I recommend the book strongly, but give it only four stars because of its conclusion.
most important book i've ever read     
I think all the reviews say this but I will reiterate it again: this book changed my life. It forced to ponder every important question in life, for me and for all of mankind, in new, difficult yet enlightening ways. I think it's completely undervalued and underrated by academia (at least at the school I teach at) not only as psychological text, but as a philosophical and spiritual text as well. It's writing is both honest and impassioned, written with the ardous care of a man who has forced himself to face life and death in a magnanimous and sober way. This is easily my favorite book.
...     
I ve read lots of books i dont understand and quite a few wich were "cool" to Read (neitche) this is probably the only book i have read wich is almost always in my mind and in my observations on life.

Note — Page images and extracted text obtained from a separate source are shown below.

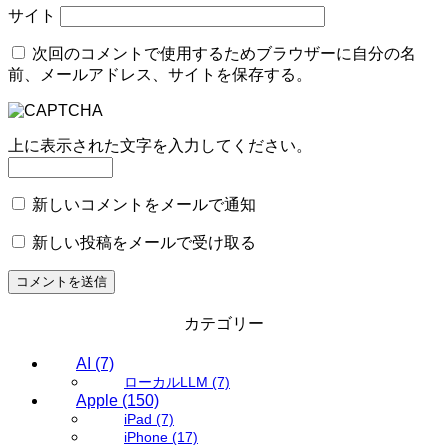
サイト
次回のコメントで使用するためブラウザーに自分の名
前、メールアドレス、サイトを保存する。
上に表示された文字を入力してください。
新しいコメントをメールで通知
新しい投稿をメールで受け取る
カテゴリー
AI
(7)
ローカルLLM
(7)
Apple
(150)
iPad
(7)
iPhone
(17)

This is the only book wich can save humanity from destruction read it and prepare for the emptiness. This book is not cool or trendy in any way these are the last words of a dying man.

I said that because everyone listens to you when they know youre dying instead of just waiting for there turn to speak.

thanks for the book mike trying to get in touch with you to get it back to you.

Helps you be human     
Book Review / The Denial of Death by Ernest Becker

Nearly 60 reviews have already been posted on this book, many delving into the ins and outs of the psychological theories Becker proposes. So, I simply want to report the impact this book had on me.

Over decades of reading, I have sought authors who will admit the truth. Becker does.

To find a book that insightfully examines -- with a clear, steady gaze -- the profoundest fundamentals of human existence is quite rare. I have read thousands of books in my life, and Becker's is one of the few that genuinely qualifies. He dares go where many fear to tread. But, death and our denial of it, he establishes, is at the core of human existence and a root force shaping both human personality and human society. I imagine it is impossible to understand life without grasping this. Becker brilliantly analyzes why and how we avoid acknowledging this fact at all costs.

If you have the courage to look at the core of things; to examine your own denial of death and how it has -- and currently is -- shaping your life; then this book is for you. It is for readers who find the truth fundamentally more liberating, than intimidating.

Becker helped me become more honestly human. He also helped me feel less weird, ( i.e. neurotic) by acknowledging that much neurosis stems from being constantly and painfully aware of the actual facts of existence.

Despite the "heavy" topic, Becker's overall writing style is lucid, accessible, even engaging, and without posturing. Only occasional sections lapse into rather turgid debate of psychological theory.

If you want a book that calmly stares you straight in the face, while dissecting what really matters; if you are looking for a book that can help ground you in the center of reality, here it is.